Both are funded by the Drake Foundation, a not-for-profit organisation focusing on research on concussion injuries in sport.
Lead researcher Prof Neil Pearce, from LSHTM, said: "We know that there are increased risks of neurological disorders from head injury in sports such as boxing. However, we don't know much about the risks from concussion in football, and we know almost nothing about the long-term effects from heading the ball repeatedly.
"This study will provide, for the first time, persuasive evidence of the long-term effects on cognitive function from professional football."
News of the latest study follows increasing debate about the link between repetitive heading and concussion injuries and brain diseases such as dementia and Parkinson's.
In February 2017, researchers from University College London and Cardiff University published a study based on post-mortem examinations of the brains of six former players which found signs of brain injury in four cases.
Last year, former England player and BBC pundit Alan Shearer fronted a BBC documentary on the subject.
He highlighted the case of Jeff Astle who played for West Brom and England and developed dementia before dying at the age of 59 in 2002. A coroner ruled that Mr Astle's brain had been damaged by years of heading a football.

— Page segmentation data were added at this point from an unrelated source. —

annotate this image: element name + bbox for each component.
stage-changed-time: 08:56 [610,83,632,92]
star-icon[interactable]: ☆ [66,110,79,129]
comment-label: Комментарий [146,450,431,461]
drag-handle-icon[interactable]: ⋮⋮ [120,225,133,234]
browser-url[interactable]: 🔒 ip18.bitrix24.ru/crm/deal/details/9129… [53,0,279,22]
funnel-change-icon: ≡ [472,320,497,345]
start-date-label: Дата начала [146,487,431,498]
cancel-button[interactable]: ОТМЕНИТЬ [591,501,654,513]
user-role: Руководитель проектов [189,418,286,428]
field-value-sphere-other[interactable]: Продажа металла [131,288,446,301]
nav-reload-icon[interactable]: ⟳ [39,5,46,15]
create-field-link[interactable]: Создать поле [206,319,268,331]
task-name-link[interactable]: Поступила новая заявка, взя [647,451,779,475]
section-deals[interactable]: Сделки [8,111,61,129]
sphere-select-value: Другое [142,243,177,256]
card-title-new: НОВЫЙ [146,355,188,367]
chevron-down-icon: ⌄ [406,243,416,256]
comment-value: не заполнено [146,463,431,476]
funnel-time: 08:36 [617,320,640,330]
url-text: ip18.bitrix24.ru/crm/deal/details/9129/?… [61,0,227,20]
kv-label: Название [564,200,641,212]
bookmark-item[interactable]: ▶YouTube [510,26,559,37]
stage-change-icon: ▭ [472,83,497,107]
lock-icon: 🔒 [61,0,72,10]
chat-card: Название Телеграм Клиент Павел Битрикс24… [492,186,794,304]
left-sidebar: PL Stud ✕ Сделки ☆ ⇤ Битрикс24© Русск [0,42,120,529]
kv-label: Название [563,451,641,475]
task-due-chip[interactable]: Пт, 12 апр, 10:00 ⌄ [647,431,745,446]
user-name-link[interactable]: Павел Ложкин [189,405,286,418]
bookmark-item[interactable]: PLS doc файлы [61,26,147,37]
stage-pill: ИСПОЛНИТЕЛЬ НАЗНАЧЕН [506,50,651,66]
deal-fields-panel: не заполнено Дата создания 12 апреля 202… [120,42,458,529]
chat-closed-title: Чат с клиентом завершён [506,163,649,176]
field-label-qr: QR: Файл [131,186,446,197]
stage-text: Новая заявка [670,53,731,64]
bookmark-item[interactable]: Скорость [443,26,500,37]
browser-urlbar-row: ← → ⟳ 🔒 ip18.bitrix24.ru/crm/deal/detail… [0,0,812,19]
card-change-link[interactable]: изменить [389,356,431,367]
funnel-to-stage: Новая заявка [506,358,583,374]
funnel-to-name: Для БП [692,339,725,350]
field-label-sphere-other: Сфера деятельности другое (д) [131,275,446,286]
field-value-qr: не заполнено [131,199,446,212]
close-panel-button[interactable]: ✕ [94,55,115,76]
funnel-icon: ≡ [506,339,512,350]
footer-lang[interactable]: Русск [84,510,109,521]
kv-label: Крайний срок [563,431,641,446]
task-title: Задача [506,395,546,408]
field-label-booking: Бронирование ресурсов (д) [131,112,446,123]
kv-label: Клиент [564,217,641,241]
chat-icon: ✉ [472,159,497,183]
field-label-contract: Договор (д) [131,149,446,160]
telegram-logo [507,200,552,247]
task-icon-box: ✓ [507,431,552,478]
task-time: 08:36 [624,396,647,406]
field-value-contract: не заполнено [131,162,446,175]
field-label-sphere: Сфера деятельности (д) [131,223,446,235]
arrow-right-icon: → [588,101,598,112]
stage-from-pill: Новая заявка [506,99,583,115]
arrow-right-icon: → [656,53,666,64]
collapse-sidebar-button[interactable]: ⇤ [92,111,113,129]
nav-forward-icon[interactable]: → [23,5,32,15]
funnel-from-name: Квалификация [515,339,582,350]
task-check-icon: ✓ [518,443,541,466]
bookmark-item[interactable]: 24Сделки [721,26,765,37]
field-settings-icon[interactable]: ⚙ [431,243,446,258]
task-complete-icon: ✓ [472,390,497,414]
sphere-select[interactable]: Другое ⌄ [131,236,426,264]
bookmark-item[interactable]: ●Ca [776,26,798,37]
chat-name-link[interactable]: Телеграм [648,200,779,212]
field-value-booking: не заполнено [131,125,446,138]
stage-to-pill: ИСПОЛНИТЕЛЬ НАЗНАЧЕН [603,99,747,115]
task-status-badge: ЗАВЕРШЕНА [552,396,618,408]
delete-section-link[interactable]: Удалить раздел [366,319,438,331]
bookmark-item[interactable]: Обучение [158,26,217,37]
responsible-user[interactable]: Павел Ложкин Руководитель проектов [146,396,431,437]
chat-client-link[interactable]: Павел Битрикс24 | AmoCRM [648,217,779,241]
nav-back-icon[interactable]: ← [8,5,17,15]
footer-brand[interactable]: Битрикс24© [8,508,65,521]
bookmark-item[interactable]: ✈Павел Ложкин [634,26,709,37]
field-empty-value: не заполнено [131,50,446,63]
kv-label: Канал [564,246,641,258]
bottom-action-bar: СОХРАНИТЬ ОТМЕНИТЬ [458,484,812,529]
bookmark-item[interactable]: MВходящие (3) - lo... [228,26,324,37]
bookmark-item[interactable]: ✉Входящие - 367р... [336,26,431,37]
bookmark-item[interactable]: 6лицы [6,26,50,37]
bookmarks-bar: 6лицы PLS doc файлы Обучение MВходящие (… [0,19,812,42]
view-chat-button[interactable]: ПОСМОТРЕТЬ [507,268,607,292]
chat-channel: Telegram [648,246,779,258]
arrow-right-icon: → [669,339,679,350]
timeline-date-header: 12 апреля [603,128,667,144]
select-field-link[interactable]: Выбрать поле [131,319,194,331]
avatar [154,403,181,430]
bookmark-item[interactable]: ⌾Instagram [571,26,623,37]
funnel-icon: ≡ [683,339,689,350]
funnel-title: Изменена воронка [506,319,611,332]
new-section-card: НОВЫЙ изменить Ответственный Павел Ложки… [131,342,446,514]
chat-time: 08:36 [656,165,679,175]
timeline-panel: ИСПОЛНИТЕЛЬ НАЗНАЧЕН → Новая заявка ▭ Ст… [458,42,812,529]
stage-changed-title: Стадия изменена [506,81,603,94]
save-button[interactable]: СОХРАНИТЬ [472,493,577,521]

Alan Shearer concluded that "very little has been done to investigate the effects of heading a ball. I find that staggering."
In November 2017, the Football Association and Professional Footballers' Association announced they were funding a study run by the University of Glasgow and the Hampden Sports Clinic looking at physical and mental health outcomes in former players, based on analysis of medical records.
The team, headed by neuropathologist Dr Willie Stewart, will address the question: "Is the incidence of degenerative neuro-cognitive disease more common in ex-professional footballers than in the normal population?"
The new research is understood to be the first of its kind in the UK to involve interviews and tests on former players.
James Drake, chairman of the Drake Foundation, said: "Many people have waited many years for a study like this - the Drake Foundation is proud to be funding this work and to be a part of this important step forwards in our understanding of sports-related concussion and its long-term effects."
Gordon Taylor, of the Professional Footballers' Association, welcomed the announcement: "For the last two decades the issue of head impacts, head injuries, concussions and neurodegenerative disease in former players has been of much concern to all at the PFA and our duty of care to our members."